A solution containing 6.8 g of non-ionic solute in 100g of water was found to freeze at `-0.93^(@)C`. If `K_(f)` for water is 1.86, the mol. Mass of solute is

To find the molecular mass of the non-ionic solute in the given solution, we can follow these steps: ### Step 1: Determine the change in freezing point (ΔTf) The freezing point of pure water is 0°C. The freezing point of the solution is given as -0.93°C. \[ \Delta T_f = T_f(\text{pure water}) - T_f(\text{solution}) = 0°C - (-0.93°C) = 0.93°C \] ### Step 2: Use the formula for freezing point depression The formula for freezing point depression is given by: \[ \Delta T_f = K_f \cdot m \] Where: - \( \Delta T_f \) is the change in freezing point (0.93°C), - \( K_f \) is the cryoscopic constant (1.86°C kg/mol for water), - \( m \) is the molality of the solution. ### Step 3: Rearranging the formula to find molality (m) Rearranging the formula gives: \[ m = \frac{\Delta T_f}{K_f} = \frac{0.93°C}{1.86°C \, \text{kg/mol}} = 0.5 \, \text{mol/kg} \] ### Step 4: Calculate the number of moles of solute Molality (m) is defined as the number of moles of solute per kilogram of solvent.
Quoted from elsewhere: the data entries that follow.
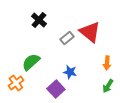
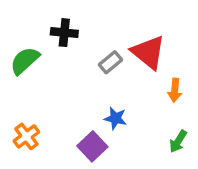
black cross: (39, 20) -> (64, 33), turned -35
green semicircle: (31, 62) -> (25, 61), moved
orange arrow: (107, 63) -> (175, 90), moved

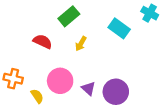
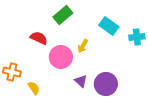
cyan cross: (150, 13) -> (137, 37), moved, turned -35
yellow arrow: (81, 44) -> (83, 46), moved
pink circle: (60, 81) -> (61, 57), moved

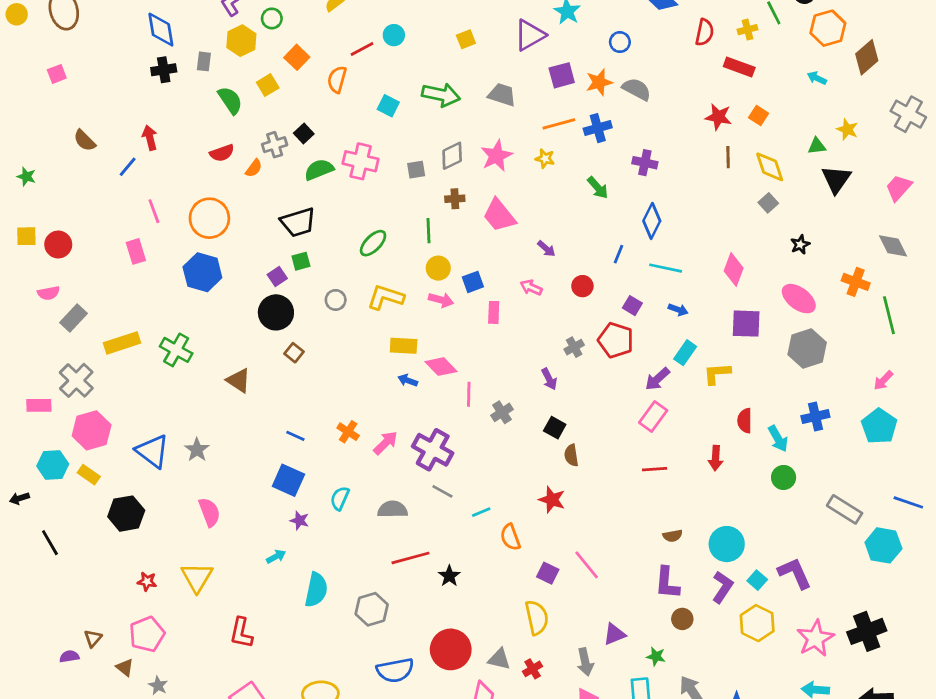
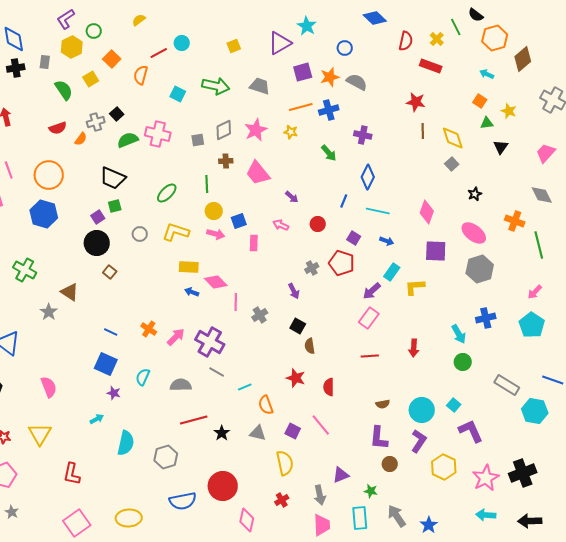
yellow cross: (747, 30) -> (437, 39), turned -32
orange square: (759, 116) -> (480, 101), moved
black triangle: (836, 179) -> (501, 147), size x0.7
black trapezoid: (298, 222) -> (113, 178), turned 40
red semicircle: (745, 421) -> (329, 387), moved
gray star: (197, 450) -> (49, 312), moved
cyan square: (757, 580) -> (454, 405), moved
gray triangle: (499, 659) -> (258, 433), moved

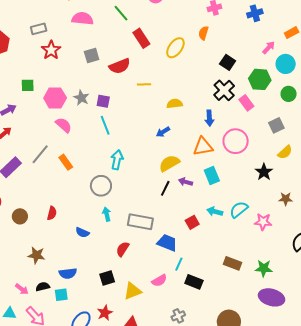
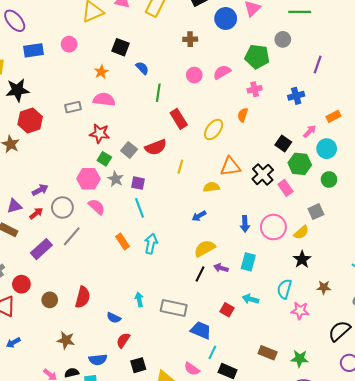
green line: (121, 13) -> (158, 93), turned 48
pink semicircle: (82, 19) -> (104, 99), moved
red star: (51, 50) -> (100, 133), moved, turned -30
gray square: (92, 56) -> (129, 150), moved, turned -35
black square: (228, 62) -> (283, 143), moved
yellow line: (144, 84) -> (180, 167), turned -72
green square: (28, 85) -> (104, 159), moved, turned 32
blue arrow: (209, 118) -> (245, 224), moved
orange triangle: (203, 147) -> (230, 167), moved
yellow semicircle: (285, 152) -> (301, 232), moved
orange rectangle: (66, 162) -> (122, 242), moved
cyan rectangle: (212, 176) -> (248, 262), turned 36
gray circle: (101, 186) -> (62, 207), moved
cyan semicircle: (239, 210) -> (284, 289), moved, turned -36
red semicircle: (52, 213) -> (83, 297), size x1.5
red square: (192, 222) -> (227, 310), turned -32
red semicircle: (123, 249) -> (123, 340), moved
pink semicircle: (159, 281) -> (192, 369), turned 63

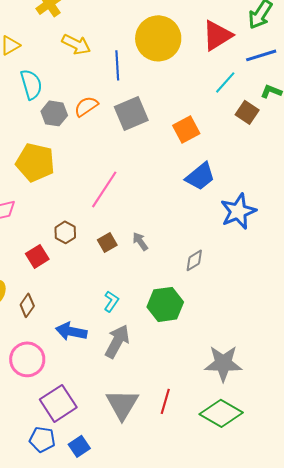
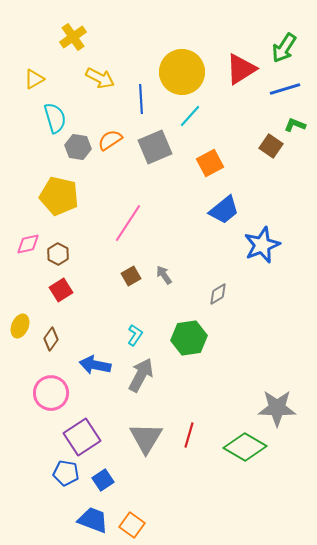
cyan line: (225, 82) -> (190, 116), moved
brown hexagon: (65, 232) -> (58, 254), moved
gray star: (223, 363) -> (277, 408), moved

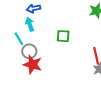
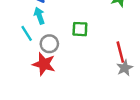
gray circle: (29, 51) -> (49, 44), moved

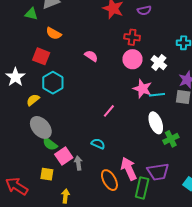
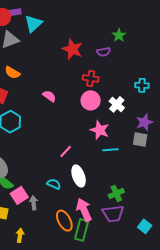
cyan line: (157, 95) -> (111, 150), moved
white ellipse: (156, 123) -> (79, 176), moved
green cross: (171, 139) -> (116, 193), moved
green rectangle: (142, 188) -> (82, 230), moved

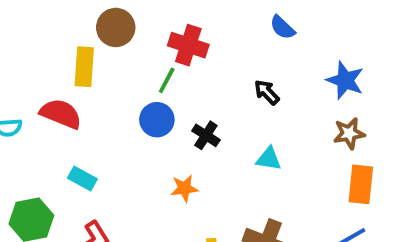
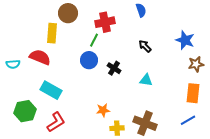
blue semicircle: (282, 27) -> (141, 10), moved, turned -152
red cross: (188, 45) -> (105, 22), turned -30
brown star: (349, 133) -> (196, 64), moved
cyan rectangle: (82, 178) -> (51, 90), size x1.5
orange star: (184, 188) -> (103, 110), moved

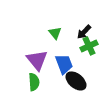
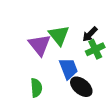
green triangle: (55, 33) -> (59, 35), size x1.5
purple triangle: (37, 60) -> (40, 45), moved

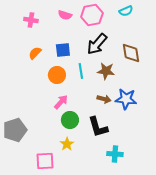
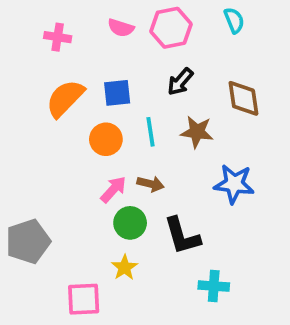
cyan semicircle: (126, 11) -> (234, 20), turned -88
black arrow: (97, 44) -> (180, 82), size x0.7
orange semicircle: (35, 53) -> (65, 98), size x1.6
brown arrow: (104, 99) -> (150, 184), moved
We have 100 g of water, which is 0.1 kg. \[ m = \frac{\text{moles of solute}}{\text{kg of solvent}} \implies \text{moles of solute} = m \cdot \text{kg of solvent} = 0.5 \, \text{mol/kg} \cdot 0.1 \, \text{kg} = 0.05 \, \text{mol} \] ### Step 5: Calculate the molecular mass of the solute The molecular mass (M) of the solute can be calculated using the formula: \[ \text{Molecular mass} = \frac{\text{mass of solute (g)}}{\text{moles of solute}} = \frac{6.8 \, \text{g}}{0.05 \, \text{mol}} = 136 \, \text{g/mol} \] ### Final Answer The molecular mass of the solute is **136 g/mol**. ---